Fysisch gebaseerde indicator voorspelt kantelpunt voor instorting van Atlantisch stroom systeem binnen 50 jaar
De Atlantische Meridionale Omkeringcirculatie (AMOC) is een enorme loop van oceaanstroming in de Atlantische Oceaan die warmere wateren naar het noorden en koudere wateren naar het zuiden vervoert. Dit helpt om het klimaat in veel regio’s te reguleren. De ineenstorting van dit kritieke circulatiesysteem kan drastische wereldwijde en regionale klimaatimpact veroorzaken, zoals droogtes en koudere winters, vooral in Noordwest-Europa.
Vorige onderzoeken hebben al een verzwakking van de AMOC aangetoond, maar er was onzekerheid over wanneer de AMOC zou instorten onder toekomstige klimaatverandering of of dit überhaupt zou gebeuren. Nieuw onderzoek, gepubliceerd in het Journal of Geophysical Research: Oceans, wijst erop dat de ineenstorting van de AMOC waarschijnlijk is en mogelijk eerder zal beginnen dan later.
Met behulp van een nieuwe op fysica gebaseerde indicator en het Community Earth System Model (CESM), hebben de auteurs van de studie nieuwe simulaties gemaakt van de AMOC-ineenstorting onder verschillende omstandigheden. De onderzoekers geloven dat de nieuwe indicator de watercirculatie beter weergeeft in vergelijking met eerder gebruikte parameters, zoals de oppervlaktetemperatuur van de oceaan.
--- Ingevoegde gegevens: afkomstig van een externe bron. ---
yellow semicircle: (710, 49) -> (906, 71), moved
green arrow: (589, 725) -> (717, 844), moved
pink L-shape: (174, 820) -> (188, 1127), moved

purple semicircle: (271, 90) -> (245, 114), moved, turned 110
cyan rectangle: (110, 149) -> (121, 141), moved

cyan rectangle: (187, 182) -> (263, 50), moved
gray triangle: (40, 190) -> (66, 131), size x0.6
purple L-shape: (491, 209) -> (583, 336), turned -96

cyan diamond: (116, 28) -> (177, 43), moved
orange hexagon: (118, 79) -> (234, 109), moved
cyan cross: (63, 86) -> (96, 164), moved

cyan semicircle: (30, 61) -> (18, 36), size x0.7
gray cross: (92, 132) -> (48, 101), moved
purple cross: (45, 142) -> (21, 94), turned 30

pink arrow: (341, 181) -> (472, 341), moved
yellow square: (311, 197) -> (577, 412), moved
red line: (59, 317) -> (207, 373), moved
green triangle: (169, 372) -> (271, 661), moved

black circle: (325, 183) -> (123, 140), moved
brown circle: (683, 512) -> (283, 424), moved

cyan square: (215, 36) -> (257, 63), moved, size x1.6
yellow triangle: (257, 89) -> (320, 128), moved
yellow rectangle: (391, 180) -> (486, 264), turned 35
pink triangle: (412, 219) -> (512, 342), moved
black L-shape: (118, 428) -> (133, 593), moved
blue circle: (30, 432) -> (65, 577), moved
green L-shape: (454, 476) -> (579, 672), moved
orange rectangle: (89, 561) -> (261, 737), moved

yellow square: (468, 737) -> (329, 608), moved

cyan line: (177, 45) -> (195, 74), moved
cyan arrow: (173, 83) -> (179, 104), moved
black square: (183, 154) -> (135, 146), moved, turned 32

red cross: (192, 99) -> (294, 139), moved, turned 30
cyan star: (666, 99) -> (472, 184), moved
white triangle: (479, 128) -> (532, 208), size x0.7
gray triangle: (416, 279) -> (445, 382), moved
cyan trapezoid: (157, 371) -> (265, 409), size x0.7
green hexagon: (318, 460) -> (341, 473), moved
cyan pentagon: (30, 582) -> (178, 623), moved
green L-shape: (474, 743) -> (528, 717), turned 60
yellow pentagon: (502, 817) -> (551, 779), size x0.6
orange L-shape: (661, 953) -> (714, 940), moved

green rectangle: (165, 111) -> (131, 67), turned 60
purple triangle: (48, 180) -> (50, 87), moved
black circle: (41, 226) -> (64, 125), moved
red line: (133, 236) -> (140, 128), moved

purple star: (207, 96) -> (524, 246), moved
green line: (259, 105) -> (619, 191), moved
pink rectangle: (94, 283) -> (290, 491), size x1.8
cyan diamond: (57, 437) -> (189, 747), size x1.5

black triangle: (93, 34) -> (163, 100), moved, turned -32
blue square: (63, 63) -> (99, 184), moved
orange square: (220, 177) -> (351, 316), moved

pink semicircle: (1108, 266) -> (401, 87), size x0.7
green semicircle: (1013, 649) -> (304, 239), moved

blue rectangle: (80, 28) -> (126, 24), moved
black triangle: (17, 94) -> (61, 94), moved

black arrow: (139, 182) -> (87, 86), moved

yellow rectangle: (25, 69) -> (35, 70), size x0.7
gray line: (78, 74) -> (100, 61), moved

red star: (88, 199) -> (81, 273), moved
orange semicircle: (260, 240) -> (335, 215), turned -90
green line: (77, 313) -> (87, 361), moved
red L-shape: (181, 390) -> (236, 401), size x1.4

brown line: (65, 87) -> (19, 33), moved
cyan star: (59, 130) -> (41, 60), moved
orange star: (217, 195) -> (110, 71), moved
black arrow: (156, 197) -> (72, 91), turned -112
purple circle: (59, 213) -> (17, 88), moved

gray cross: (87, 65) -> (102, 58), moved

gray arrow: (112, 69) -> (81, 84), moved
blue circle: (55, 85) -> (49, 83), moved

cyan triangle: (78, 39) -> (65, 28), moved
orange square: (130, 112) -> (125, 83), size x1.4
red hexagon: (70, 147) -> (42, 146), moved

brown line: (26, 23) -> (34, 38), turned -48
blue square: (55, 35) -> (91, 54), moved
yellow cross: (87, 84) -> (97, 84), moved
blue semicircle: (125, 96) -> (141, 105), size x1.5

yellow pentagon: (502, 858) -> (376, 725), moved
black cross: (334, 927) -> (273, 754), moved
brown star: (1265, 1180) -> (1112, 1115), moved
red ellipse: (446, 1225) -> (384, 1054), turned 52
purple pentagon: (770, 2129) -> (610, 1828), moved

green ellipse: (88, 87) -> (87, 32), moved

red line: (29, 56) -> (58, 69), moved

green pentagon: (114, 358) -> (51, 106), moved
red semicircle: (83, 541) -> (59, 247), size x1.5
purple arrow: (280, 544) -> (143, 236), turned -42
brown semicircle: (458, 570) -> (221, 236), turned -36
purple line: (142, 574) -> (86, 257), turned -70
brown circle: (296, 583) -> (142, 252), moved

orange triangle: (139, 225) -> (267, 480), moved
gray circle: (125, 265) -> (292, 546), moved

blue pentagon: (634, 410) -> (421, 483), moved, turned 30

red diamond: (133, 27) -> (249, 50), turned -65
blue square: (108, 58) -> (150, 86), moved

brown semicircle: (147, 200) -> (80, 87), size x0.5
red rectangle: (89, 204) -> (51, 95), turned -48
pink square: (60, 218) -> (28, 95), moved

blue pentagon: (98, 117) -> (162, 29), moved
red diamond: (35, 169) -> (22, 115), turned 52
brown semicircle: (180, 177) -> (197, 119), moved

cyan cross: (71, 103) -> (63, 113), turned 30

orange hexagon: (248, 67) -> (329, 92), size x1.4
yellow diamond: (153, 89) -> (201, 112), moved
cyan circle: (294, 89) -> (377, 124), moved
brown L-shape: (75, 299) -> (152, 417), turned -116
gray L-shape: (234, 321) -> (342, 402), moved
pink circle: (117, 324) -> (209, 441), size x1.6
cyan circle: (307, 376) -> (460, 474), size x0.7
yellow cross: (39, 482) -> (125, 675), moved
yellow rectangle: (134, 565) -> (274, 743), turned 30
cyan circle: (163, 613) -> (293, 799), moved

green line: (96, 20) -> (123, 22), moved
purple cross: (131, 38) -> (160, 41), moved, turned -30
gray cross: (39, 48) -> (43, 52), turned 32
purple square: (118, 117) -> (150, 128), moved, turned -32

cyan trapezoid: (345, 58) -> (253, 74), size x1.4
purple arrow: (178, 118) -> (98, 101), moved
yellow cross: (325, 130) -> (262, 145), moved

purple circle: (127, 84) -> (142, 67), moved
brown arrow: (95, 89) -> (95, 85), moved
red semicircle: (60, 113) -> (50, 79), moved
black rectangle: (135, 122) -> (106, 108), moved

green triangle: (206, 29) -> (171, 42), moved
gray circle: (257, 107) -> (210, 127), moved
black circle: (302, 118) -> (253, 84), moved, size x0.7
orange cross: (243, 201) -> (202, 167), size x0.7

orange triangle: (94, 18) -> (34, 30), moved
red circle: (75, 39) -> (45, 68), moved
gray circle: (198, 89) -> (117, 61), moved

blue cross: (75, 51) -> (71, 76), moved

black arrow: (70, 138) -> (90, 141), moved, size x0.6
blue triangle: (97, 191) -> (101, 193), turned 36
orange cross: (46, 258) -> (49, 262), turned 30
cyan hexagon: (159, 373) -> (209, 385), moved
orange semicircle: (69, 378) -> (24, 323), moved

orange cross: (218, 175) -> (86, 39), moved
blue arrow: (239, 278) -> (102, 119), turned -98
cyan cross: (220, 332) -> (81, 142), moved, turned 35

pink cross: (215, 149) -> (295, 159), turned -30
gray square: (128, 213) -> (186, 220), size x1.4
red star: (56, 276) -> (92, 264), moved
In plaats daarvan vertegenwoordigt het een kantelpunt dat wordt aangeduid door een tekenwisseling in de oppervlaktedrijvingsflux (Bflux) over een belangrijk deel van de Noord-Atlantische Oceaan van 40°N tot 65°N. Ze vergeleken hun resultaten ook met historische observaties en gegevens.
Hun simulaties testten 25 verschillende klimaatmodellen. Ze stellen dat de AMOC redelijk stabiel was tot ongeveer 2020, maar sindsdien zijn er tekenen van verzwakking. Toekomstige modellering toont aan dat, in scenario’s met hoge emissies, het kantelpunt voor de AMOC-ineenstorting begon zo vroeg als 2023 en zo laat als 2076, met een mediaan kantelpunt in 2055. Onder meer tussenliggende scenario’s werd het kantelpunt geplaatst tussen 2026 en 2095, met een mediaan van 2063.
De auteurs van de studie merken op: “Als de AMOC begint in te storten, duurt het meer dan 100 jaar om een aanzienlijk zwakkere staat te bereiken. Gedurende die overgang zou het klimaat in Noordwest-Europa drastisch veranderen, met de verwachting van koudere winters, minder neerslag en ernstigere winterstormen.” Ze wijzen er ook op dat veel eerdere simulaties slechts tot ongeveer 2100 liepen, maar dat het verder laten lopen van simulaties in de toekomst mogelijk nauwkeurigere resultaten kan opleveren. “Gezien deze risico’s van AMOC-kantelpunten onder klimaatverandering, moedigen we modelleringsgroepen aan om te simuleren tot ten minste het jaar 2200,” zeggen ze.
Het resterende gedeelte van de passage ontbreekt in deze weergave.